DWAYNE WHITE REG. #02953-112, Petitioner,
LINDA SANDERS, Warden, FCI, Forrest City, AR, Respondent.

The opinion of the court was delivered by: JERRY CAVANEAU, Magistrate Judge


Dwayne White, an inmate in the Federal Correctional Institution in Forrest City, Arkansas, brings this 28 U.S.C. § 2241 petition for writ of habeas corpus (docket entry #1), alleging that the Bureau of Prisons (BOP) is miscalculating his good conduct time credits. Respondent contends that the petition is without merit (docket entry #5), and Petitioner has replied (docket entry #7). For the reasons that follow, the petition must be dismissed.*fn1

According to Petitioner, he is serving a 180-month sentence, imposed on April 3, 1995. He says the BOP has inaccurately calculated his projected good conduct time credits at the rate of forty-seven days for each year of his sentence, when the applicable statute, 18 U.S.C. § 3624(b), provides for fifty-four days of credit for each year of the sentence. This is due to the BOP's policy of awarding good conduct time based on the time actually served on a sentence, rather than the sentence imposed. Petitioner says he is entitled to earn up to 810 days of good conduct time, which would place his projected release date in June 2007, and he asks the Court to direct the BOP to recalculate his good conduct time accordingly. Federal prisoners have a statutory right to receive credit toward their sentences for good behavior. 18 U.S.C. § 3624(a) & (b). Section 3624(b)(1) provides in relevant part:
[A] prisoner who is serving a term of imprisonment of more than 1 year . . . may receive credit toward the service of the prisoner's sentence, beyond the time served, of up to 54 days at the end of each year of the prisoner's term of imprisonment, beginning at the end of the first year of the term, subject to determination by the Bureau of Prisons that, during that year, the prisoner has displayed exemplary compliance with institutional disciplinary regulations. . . . [C]redit for the last year or portion of a year of the term of imprisonment shall be prorated and credited within the last six weeks of the sentence.
  Once credit is awarded under this statute, the number of years that a prisoner actually will serve will be less than the imposed sentence.
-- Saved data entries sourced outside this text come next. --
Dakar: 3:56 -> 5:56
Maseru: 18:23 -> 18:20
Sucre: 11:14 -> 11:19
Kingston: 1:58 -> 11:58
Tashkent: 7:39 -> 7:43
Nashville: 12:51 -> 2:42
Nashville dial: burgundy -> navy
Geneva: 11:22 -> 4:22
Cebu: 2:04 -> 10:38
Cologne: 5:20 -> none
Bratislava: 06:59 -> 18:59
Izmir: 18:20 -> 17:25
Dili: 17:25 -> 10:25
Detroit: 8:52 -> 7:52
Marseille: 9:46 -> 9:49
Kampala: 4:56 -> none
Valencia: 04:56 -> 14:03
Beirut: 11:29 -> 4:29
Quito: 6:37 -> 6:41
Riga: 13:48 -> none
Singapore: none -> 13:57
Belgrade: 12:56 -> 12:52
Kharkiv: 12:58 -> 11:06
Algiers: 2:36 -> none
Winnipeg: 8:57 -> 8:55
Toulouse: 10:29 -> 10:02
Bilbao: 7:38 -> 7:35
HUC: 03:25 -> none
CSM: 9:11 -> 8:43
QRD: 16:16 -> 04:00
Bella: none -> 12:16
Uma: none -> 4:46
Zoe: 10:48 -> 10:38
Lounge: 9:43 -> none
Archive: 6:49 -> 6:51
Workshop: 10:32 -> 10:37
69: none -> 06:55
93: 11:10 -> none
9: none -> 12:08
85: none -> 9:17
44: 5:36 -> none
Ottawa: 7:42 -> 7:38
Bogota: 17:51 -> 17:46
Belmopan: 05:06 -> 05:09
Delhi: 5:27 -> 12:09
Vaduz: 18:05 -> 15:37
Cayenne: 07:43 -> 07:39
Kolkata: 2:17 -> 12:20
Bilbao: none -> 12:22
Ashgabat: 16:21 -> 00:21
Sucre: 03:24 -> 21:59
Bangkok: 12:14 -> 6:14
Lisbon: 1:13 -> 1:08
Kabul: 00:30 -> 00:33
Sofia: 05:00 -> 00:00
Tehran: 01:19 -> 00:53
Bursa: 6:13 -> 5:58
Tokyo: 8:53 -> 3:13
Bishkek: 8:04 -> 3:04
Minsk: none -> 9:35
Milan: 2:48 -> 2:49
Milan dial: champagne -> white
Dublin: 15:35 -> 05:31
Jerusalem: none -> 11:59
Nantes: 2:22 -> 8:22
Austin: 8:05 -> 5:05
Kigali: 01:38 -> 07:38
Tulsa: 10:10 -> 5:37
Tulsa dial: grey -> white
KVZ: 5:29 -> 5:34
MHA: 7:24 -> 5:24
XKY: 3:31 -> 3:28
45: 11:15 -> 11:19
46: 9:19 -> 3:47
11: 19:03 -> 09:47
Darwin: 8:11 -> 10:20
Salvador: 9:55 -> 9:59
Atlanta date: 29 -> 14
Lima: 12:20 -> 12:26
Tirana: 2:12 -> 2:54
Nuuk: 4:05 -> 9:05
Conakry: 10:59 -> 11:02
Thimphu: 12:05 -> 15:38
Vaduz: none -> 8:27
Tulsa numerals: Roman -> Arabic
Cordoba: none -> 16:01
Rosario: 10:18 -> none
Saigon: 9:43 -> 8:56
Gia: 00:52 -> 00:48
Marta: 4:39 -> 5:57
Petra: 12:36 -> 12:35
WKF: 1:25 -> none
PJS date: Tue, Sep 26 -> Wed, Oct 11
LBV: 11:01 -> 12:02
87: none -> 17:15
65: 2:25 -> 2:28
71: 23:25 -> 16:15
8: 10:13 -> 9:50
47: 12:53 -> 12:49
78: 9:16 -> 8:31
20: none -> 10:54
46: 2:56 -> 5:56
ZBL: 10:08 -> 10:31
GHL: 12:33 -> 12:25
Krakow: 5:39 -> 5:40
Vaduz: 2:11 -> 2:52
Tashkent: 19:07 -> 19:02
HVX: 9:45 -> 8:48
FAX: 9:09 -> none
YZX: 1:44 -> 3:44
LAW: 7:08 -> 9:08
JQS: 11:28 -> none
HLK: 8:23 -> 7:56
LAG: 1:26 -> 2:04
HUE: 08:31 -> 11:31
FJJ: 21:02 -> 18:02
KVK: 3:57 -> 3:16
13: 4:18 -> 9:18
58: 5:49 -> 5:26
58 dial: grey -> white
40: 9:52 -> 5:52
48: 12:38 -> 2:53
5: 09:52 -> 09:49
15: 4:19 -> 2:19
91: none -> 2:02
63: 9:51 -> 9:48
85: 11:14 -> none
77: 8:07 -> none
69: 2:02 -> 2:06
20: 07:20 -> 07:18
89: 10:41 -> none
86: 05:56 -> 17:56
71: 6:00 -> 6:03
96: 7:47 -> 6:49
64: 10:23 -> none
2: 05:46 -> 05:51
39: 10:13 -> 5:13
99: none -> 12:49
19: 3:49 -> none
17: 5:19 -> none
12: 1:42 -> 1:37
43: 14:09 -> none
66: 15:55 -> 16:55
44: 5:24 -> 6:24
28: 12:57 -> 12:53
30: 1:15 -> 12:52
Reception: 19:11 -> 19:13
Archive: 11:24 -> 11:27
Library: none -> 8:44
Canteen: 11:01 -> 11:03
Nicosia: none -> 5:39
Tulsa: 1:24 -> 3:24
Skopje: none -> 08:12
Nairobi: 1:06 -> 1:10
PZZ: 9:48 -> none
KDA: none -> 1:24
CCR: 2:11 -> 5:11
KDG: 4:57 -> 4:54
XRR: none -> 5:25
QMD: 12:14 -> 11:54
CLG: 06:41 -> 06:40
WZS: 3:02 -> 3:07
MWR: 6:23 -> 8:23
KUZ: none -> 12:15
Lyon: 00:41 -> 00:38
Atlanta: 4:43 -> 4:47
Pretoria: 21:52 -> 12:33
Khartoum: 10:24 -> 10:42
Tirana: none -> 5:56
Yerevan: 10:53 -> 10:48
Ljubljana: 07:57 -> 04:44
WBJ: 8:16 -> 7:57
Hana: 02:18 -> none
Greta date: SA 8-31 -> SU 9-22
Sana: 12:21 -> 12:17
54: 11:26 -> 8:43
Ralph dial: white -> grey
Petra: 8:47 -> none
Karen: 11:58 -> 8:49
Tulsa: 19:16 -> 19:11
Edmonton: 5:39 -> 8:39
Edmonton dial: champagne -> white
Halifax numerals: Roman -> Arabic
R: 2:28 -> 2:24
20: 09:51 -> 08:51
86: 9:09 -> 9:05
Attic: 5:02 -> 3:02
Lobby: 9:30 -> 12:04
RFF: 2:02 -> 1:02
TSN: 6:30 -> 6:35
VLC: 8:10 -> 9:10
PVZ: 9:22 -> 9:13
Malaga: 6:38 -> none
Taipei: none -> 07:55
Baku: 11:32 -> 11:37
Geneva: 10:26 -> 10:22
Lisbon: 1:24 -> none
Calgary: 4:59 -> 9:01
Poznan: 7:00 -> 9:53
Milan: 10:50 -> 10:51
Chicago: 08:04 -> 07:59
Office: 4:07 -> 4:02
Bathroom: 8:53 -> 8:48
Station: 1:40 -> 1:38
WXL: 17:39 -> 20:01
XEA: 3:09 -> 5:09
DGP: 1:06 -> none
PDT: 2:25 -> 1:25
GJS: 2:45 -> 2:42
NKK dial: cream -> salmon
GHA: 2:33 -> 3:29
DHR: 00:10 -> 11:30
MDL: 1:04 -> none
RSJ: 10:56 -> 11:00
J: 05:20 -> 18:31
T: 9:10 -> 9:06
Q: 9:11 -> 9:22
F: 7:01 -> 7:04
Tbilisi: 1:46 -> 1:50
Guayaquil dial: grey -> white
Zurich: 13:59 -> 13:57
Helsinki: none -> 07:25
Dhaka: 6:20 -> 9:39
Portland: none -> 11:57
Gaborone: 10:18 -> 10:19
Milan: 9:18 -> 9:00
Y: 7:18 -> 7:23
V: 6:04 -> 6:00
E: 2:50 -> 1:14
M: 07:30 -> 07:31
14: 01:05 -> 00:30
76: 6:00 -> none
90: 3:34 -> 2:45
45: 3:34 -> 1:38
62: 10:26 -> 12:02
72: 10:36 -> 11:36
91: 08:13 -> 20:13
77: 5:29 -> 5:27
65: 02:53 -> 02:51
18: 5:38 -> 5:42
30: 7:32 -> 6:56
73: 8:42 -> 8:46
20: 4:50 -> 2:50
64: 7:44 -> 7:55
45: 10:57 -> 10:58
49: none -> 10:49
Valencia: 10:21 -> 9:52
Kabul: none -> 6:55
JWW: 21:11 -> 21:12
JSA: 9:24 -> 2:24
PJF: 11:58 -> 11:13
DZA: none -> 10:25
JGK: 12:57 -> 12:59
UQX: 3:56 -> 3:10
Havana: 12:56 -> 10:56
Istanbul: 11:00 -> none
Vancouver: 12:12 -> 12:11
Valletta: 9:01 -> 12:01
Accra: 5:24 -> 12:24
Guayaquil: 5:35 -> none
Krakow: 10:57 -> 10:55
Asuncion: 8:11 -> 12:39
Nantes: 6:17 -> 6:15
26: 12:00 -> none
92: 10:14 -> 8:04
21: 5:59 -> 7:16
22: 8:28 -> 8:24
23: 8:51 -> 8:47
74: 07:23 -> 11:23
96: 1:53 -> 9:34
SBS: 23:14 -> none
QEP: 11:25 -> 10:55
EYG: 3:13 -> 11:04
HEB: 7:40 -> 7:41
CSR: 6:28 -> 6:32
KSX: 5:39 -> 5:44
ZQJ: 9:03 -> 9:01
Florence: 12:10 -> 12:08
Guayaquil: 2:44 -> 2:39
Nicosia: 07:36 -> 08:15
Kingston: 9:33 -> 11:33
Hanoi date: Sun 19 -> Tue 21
The BOP has interpreted § 3624(b) as entitling a prisoner to be awarded good conduct time credits based only on the time he has served, rather than on the full sentence that he received. 28 C.F.R. § 523.20(a)(1) (stating that the BOP "shall award . . . 54 days credit for each year served (prorated when the time served by the inmate for the sentence during the year is less than a full year)") (emphasis added); BOP Program Statement 5880.28, at 1-40 to 1-61 (Feb. 21, 1992), available at (setting forth detailed calculation instructions).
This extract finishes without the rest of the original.